Opposition wirft Regierung Pfusch bei neuem Infektionsschutzgesetz vor

Bundestag - Bild: JJFarquitectos via Twenty20
Bundestag - Bild: JJFarquitectos via Twenty20

Die Union im Bundestag hat die Koalition zu Nachbesserungen am neuen Infektionsschutzgesetz aufgefordert. „Das Gesetz erzeugt ein Wirrwarr“, sagte der CDU-Gesundheitspolitiker Tino Sorge am Freitag im Bundestag. Die darin festgeschriebene Hotspot-Regelung sei zu unklar definiert, „die Bundesländer wissen nicht, wie sie das umsetzen sollen“, sagte Sorge. „Das ist ein Chaos mit Ansage.“ Die Koalition müsse „dringend nacharbeiten“, um Rechtssicherheit zu schaffen. Die Vorlage sei „handwerklich schlecht gemacht“, kritisierte Sorge.

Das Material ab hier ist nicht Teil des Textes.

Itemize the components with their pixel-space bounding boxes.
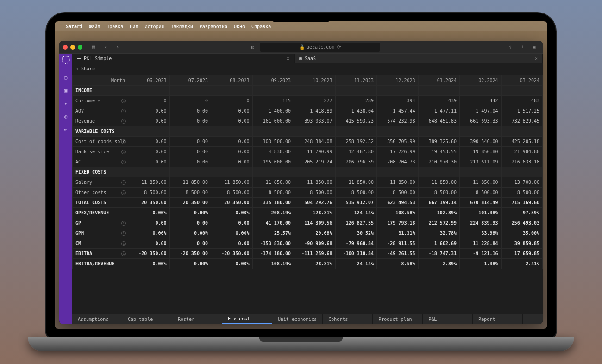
data-cell[interactable]: 0	[169, 96, 211, 106]
data-cell[interactable]: 289	[335, 96, 377, 106]
data-cell[interactable]: 1 418.89	[294, 106, 336, 116]
data-cell[interactable]: 1 477.11	[418, 106, 460, 116]
data-cell[interactable]: 1 602.69	[418, 238, 460, 249]
data-cell[interactable]: 102.89%	[418, 208, 460, 218]
target-icon[interactable]: ◎	[63, 113, 69, 119]
minimize-window-icon[interactable]	[70, 45, 75, 50]
data-cell[interactable]: 515 912.07	[335, 198, 377, 208]
data-cell[interactable]: 11 850.00	[169, 177, 211, 188]
new-tab-icon[interactable]: +	[518, 43, 527, 52]
data-cell[interactable]: 1 438.04	[335, 106, 377, 116]
sheet-tab[interactable]: Assumptions	[72, 314, 122, 324]
sheet-tab[interactable]: P&L	[423, 314, 473, 324]
data-cell[interactable]: 8 500.00	[211, 188, 253, 198]
data-cell[interactable]: 0.00	[128, 106, 170, 116]
data-cell[interactable]: 277	[294, 96, 336, 106]
data-cell[interactable]: 1 400.00	[252, 106, 294, 116]
data-cell[interactable]: 21 984.88	[501, 147, 543, 157]
data-cell[interactable]: 504 292.76	[294, 198, 336, 208]
close-icon[interactable]: ×	[535, 56, 538, 61]
data-cell[interactable]: 390 546.00	[460, 137, 502, 147]
data-cell[interactable]: 30.52%	[335, 228, 377, 238]
table-row[interactable]: EBITDA/REVENUE0.00%0.00%0.00%-108.19%-28…	[73, 259, 543, 269]
data-cell[interactable]: 1 457.44	[377, 106, 419, 116]
data-cell[interactable]: 11 850.00	[211, 177, 253, 188]
data-cell[interactable]: 11 850.00	[377, 177, 419, 188]
data-cell[interactable]: 0.00	[211, 147, 253, 157]
table-row[interactable]: Other costsi8 500.008 500.008 500.008 50…	[73, 188, 543, 198]
sheet-tab[interactable]: Report	[473, 314, 523, 324]
data-cell[interactable]: 439	[418, 96, 460, 106]
back-icon[interactable]: ‹	[101, 43, 110, 52]
data-cell[interactable]: -174 180.00	[252, 249, 294, 259]
data-cell[interactable]: 11 790.99	[294, 147, 336, 157]
table-row[interactable]: Cost of goods soldi0.000.000.00103 500.0…	[73, 137, 543, 147]
data-cell[interactable]: 1 497.04	[460, 106, 502, 116]
data-cell[interactable]: 0.00	[169, 238, 211, 249]
data-cell[interactable]: 0	[211, 96, 253, 106]
menu-item[interactable]: Разработка	[200, 24, 227, 29]
data-cell[interactable]: 8 500.00	[501, 188, 543, 198]
data-cell[interactable]: 0.00	[128, 116, 170, 126]
data-cell[interactable]: -100 318.84	[335, 249, 377, 259]
data-cell[interactable]: 31.31%	[377, 228, 419, 238]
data-cell[interactable]: 8 500.00	[294, 188, 336, 198]
info-icon[interactable]: i	[121, 150, 126, 154]
data-cell[interactable]: 394	[377, 96, 419, 106]
menu-item[interactable]: Окно	[234, 24, 245, 29]
data-cell[interactable]: 0.00%	[128, 228, 170, 238]
data-cell[interactable]: 20 350.00	[211, 198, 253, 208]
info-icon[interactable]: i	[121, 221, 126, 226]
data-cell[interactable]: 8 500.00	[460, 188, 502, 198]
data-cell[interactable]: 2.41%	[501, 259, 543, 269]
reload-icon[interactable]: ⟳	[337, 44, 341, 50]
data-cell[interactable]: 8 500.00	[377, 188, 419, 198]
close-icon[interactable]: ×	[287, 56, 289, 61]
data-cell[interactable]: -90 909.68	[294, 238, 336, 249]
data-cell[interactable]: 8 500.00	[252, 188, 294, 198]
table-row[interactable]: CMi0.000.000.00-153 830.00-90 909.68-79 …	[73, 238, 543, 249]
data-cell[interactable]: 483	[501, 96, 543, 106]
data-cell[interactable]: 11 850.00	[418, 177, 460, 188]
data-cell[interactable]: 19 453.55	[418, 147, 460, 157]
data-cell[interactable]: 33.98%	[460, 228, 502, 238]
data-cell[interactable]: 0.00%	[211, 228, 253, 238]
data-cell[interactable]: 258 192.32	[335, 137, 377, 147]
data-cell[interactable]: 101.38%	[460, 208, 502, 218]
data-cell[interactable]: 205 219.24	[294, 157, 336, 167]
data-cell[interactable]: 0.00%	[211, 208, 253, 218]
info-icon[interactable]: i	[121, 109, 126, 113]
data-cell[interactable]: 206 796.39	[335, 157, 377, 167]
data-cell[interactable]: 670 814.49	[460, 198, 502, 208]
data-cell[interactable]: 20 350.00	[128, 198, 170, 208]
info-icon[interactable]: i	[121, 99, 126, 103]
data-cell[interactable]: 35.00%	[501, 228, 543, 238]
data-cell[interactable]: 248 384.08	[294, 137, 336, 147]
data-cell[interactable]: -20 350.00	[169, 249, 211, 259]
table-row[interactable]: GPi0.000.000.0041 170.00114 309.56126 82…	[73, 218, 543, 228]
data-cell[interactable]: -9 121.16	[460, 249, 502, 259]
sheet-tab[interactable]: Unit economics	[272, 314, 323, 324]
table-row[interactable]: GPMi0.00%0.00%0.00%25.57%29.08%30.52%31.…	[73, 228, 543, 238]
table-row[interactable]: Bank servicei0.000.000.004 830.0011 790.…	[73, 147, 543, 157]
data-cell[interactable]: 667 199.14	[418, 198, 460, 208]
data-cell[interactable]: -28.31%	[294, 259, 336, 269]
sheet-tab[interactable]: Fix cost	[222, 314, 272, 324]
menu-app-name[interactable]: Safari	[66, 24, 82, 29]
data-cell[interactable]: 128.31%	[294, 208, 336, 218]
data-cell[interactable]: 216 633.18	[501, 157, 543, 167]
data-cell[interactable]: 161 000.00	[252, 116, 294, 126]
data-cell[interactable]: 12 467.80	[335, 147, 377, 157]
data-cell[interactable]: -79 968.84	[335, 238, 377, 249]
data-cell[interactable]: -20 350.00	[211, 249, 253, 259]
app-logo-icon[interactable]	[62, 56, 70, 64]
data-cell[interactable]: 0	[128, 96, 170, 106]
info-icon[interactable]: i	[121, 241, 126, 246]
data-cell[interactable]: -8.58%	[377, 259, 419, 269]
info-icon[interactable]: i	[121, 190, 126, 195]
close-window-icon[interactable]	[63, 45, 68, 50]
data-cell[interactable]: 108.58%	[377, 208, 419, 218]
data-cell[interactable]: 41 170.00	[252, 218, 294, 228]
data-cell[interactable]: 25.57%	[252, 228, 294, 238]
data-cell[interactable]: -49 261.55	[377, 249, 419, 259]
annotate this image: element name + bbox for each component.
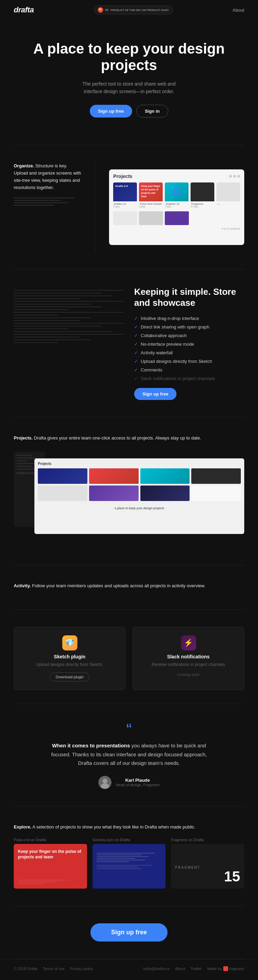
feature-text-5: Activity waterfall [141, 350, 173, 355]
feature-item-1: ✓ Intuitive drag-n-drop interface [134, 316, 244, 321]
feature-item-4: ✓ No-interface preview mode [134, 342, 244, 347]
feature-text-2: Direct link sharing with open graph [141, 325, 209, 329]
author-role: Head of design, Fragment [115, 783, 159, 787]
nav-logo: drafta [14, 5, 34, 14]
simple-heading: Keeping it simple. Store and showcase [134, 286, 244, 308]
testimonial-text: When it comes to presentations you alway… [46, 741, 212, 768]
projects-label: Projects. Drafta gives your entire team … [14, 435, 244, 442]
check-icon-5: ✓ [134, 350, 138, 355]
explore-site-label-2: Soveria.com on Drafta [93, 838, 166, 842]
plugins-section: 💎 Sketch plugin Upload designs directly … [0, 609, 258, 704]
explore-card-1[interactable]: Keep your finger on the pulse of project… [14, 844, 87, 889]
simple-section: Keeping it simple. Store and showcase ✓ … [0, 269, 258, 417]
footer-about[interactable]: About [175, 967, 185, 971]
activity-section: Activity. Follow your team members updat… [0, 565, 258, 609]
testimonial-section: “ When it comes to presentations you alw… [0, 704, 258, 806]
sketch-icon: 💎 [62, 635, 77, 651]
explore-card-3[interactable]: Fragment 15 [171, 844, 244, 889]
footer-terms[interactable]: Terms of use [43, 967, 65, 971]
footer-privacy[interactable]: Privacy policy [70, 967, 93, 971]
check-icon-2: ✓ [134, 325, 138, 329]
slack-name: Slack notifications [139, 654, 237, 659]
sketch-name: Sketch plugin [21, 654, 119, 659]
explore-grid: Pulse.md on Drafta Keep your finger on t… [14, 838, 244, 889]
nav-badge: 🏆 #2 PRODUCT OF THE DAY ON PRODUCT HUNT [94, 5, 173, 14]
activity-label: Activity. Follow your team members updat… [14, 582, 244, 590]
hero-buttons: Sign up free Sign in [14, 105, 244, 118]
projects-activity-mockup: Activity across all Projects A place to … [14, 452, 244, 541]
footer-copyright: © 2018 Drafta [14, 967, 37, 971]
footer-left: © 2018 Drafta Terms of use Privacy polic… [14, 967, 93, 971]
organize-section: Organize. Structure is key. Upload and o… [0, 145, 258, 269]
check-icon-4: ✓ [134, 342, 138, 347]
feature-item-6: ✓ Upload designs directly from Sketch [134, 359, 244, 364]
explore-card-text-1: Keep your finger on the pulse of project… [18, 849, 83, 861]
navbar: drafta 🏆 #2 PRODUCT OF THE DAY ON PRODUC… [0, 0, 258, 20]
avatar-svg [98, 776, 111, 789]
check-icon-7: ✓ [134, 368, 138, 372]
slack-desc: Receive notifications in project channel… [139, 662, 237, 668]
cta-bottom-section: Sign up free [0, 906, 258, 959]
explore-item-3: Fragment on Drafta Fragment 15 [171, 838, 244, 889]
slack-plugin-card: ⚡ Slack notifications Receive notificati… [133, 627, 244, 690]
badge-icon: 🏆 [98, 7, 103, 13]
hero-signup-button[interactable]: Sign up free [90, 105, 132, 118]
badge-text: PRODUCT OF THE DAY ON PRODUCT HUNT [111, 9, 169, 12]
coming-soon-label: Coming soon [139, 673, 237, 676]
feature-item-8: ✓ Slack notifications in project channel… [134, 376, 244, 381]
explore-section: Explore. A selection of projects to show… [0, 807, 258, 906]
sketch-plugin-card: 💎 Sketch plugin Upload designs directly … [14, 627, 125, 690]
feature-item-7: ✓ Comments [134, 368, 244, 372]
footer-right: hello@drafta.co About Twitter Made by fr… [143, 966, 244, 971]
footer: © 2018 Drafta Terms of use Privacy polic… [0, 959, 258, 978]
svg-point-2 [101, 783, 109, 789]
explore-label: Explore. A selection of projects to show… [14, 824, 244, 831]
feature-item-3: ✓ Collaborative approach [134, 333, 244, 338]
plugins-grid: 💎 Sketch plugin Upload designs directly … [14, 627, 244, 690]
footer-made-by: Made by fragment [207, 966, 244, 971]
feature-item-5: ✓ Activity waterfall [134, 350, 244, 355]
author-name: Karl Plaude [115, 778, 159, 783]
explore-item-2: Soveria.com on Drafta [93, 838, 166, 889]
explore-item-1: Pulse.md on Drafta Keep your finger on t… [14, 838, 87, 889]
check-icon-3: ✓ [134, 333, 138, 338]
badge-rank: #2 [105, 8, 109, 12]
feature-list: ✓ Intuitive drag-n-drop interface ✓ Dire… [134, 316, 244, 381]
check-icon-1: ✓ [134, 316, 138, 321]
hero-section: A place to keep your design projects The… [0, 20, 258, 145]
author-avatar [98, 776, 111, 789]
check-icon-8: ✓ [134, 376, 138, 381]
explore-card-2[interactable] [93, 844, 166, 889]
author-info: Karl Plaude Head of design, Fragment [115, 778, 159, 787]
footer-twitter[interactable]: Twitter [191, 967, 202, 971]
footer-contact[interactable]: hello@drafta.co [143, 967, 170, 971]
fragment-icon [223, 966, 228, 971]
feature-item-2: ✓ Direct link sharing with open graph [134, 325, 244, 329]
download-plugin-button[interactable]: Download plugin [50, 673, 90, 681]
mockup-main: Projects A place to keep your design pro… [34, 458, 244, 534]
feature-text-1: Intuitive drag-n-drop interface [141, 316, 199, 321]
projects-section: Projects. Drafta gives your entire team … [0, 417, 258, 565]
cta-bottom-button[interactable]: Sign up free [90, 923, 168, 942]
explore-card-num-3: 15 [175, 869, 240, 884]
slack-icon: ⚡ [181, 635, 196, 651]
hero-title: A place to keep your design projects [14, 41, 244, 74]
hero-subtitle: The perfect tool to store and share web … [74, 80, 184, 95]
sketch-desc: Upload designs directly from Sketch. [21, 662, 119, 668]
nav-about[interactable]: About [232, 8, 244, 13]
simple-signup-button[interactable]: Sign up free [134, 388, 176, 400]
quote-mark: “ [14, 721, 244, 738]
explore-site-label-3: Fragment on Drafta [171, 838, 244, 842]
svg-point-1 [103, 779, 107, 783]
feature-text-7: Comments [141, 368, 162, 372]
feature-text-3: Collaborative approach [141, 333, 187, 338]
feature-text-4: No-interface preview mode [141, 342, 194, 347]
simple-right: Keeping it simple. Store and showcase ✓ … [134, 286, 244, 399]
projects-mockup: Projects Drafta 2.0 Drafta 2.0 5 fi [109, 169, 244, 245]
testimonial-author: Karl Plaude Head of design, Fragment [14, 776, 244, 789]
organize-lines [14, 194, 81, 209]
check-icon-6: ✓ [134, 359, 138, 364]
simple-lines-deco [14, 290, 124, 343]
feature-text-6: Upload designs directly from Sketch [141, 359, 212, 364]
hero-signin-button[interactable]: Sign in [136, 105, 168, 118]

Kritik an der Vorlage kam auch von den Oppositionsfraktionen Linke und AfD. Die Koalition treibe Gesetze „im Schweinsgalopp“ durch das Parlament, die handwerklich schlecht gemacht seien, sagte die Linken-Abgeordnete Susanne Ferschl.

Angesichts der neuen Rekordwerte bei den Infektionen sende das Gesetz das falsche Signal: „Bei Höchstständen lockert man doch nicht von 100 auf nahezu null“, sagte Ferschl. Für Bundesgesundheitsminister Karl Lauterbach (SPD) bedeute das Gesetz eine „politische Bankrotterklärung“.

Die AfD-Abgeordnete Christina Baum bemängelte rechtliche Unklarheiten in der Vorlage – und zog daraus den Schluss: „Die Corona-Maßnahmen müssen komplett vom Tisch.“ Die Begründung für die Einschränkungen – nämlich eine Überlastung des Gesundheitssystems zu vermeiden – lasse sich nicht halten: „Zu keinem Zeitpunkt gab es eine Überlastung der Krankenhäuser oder der Intensivstationen.“

Baum warf der Koalition vor, mit dem Gesetz lediglich eine „Beruhigungspille“ zu schaffen für die Menschen, die sich nach mehr Freiheiten sehnten. „Die wenige Erleichterungen können jederzeit aufgehoben werden nach Lust und Laune, da es keine eindeutigen Parameter für die Hotspots gibt“, sagte Baum.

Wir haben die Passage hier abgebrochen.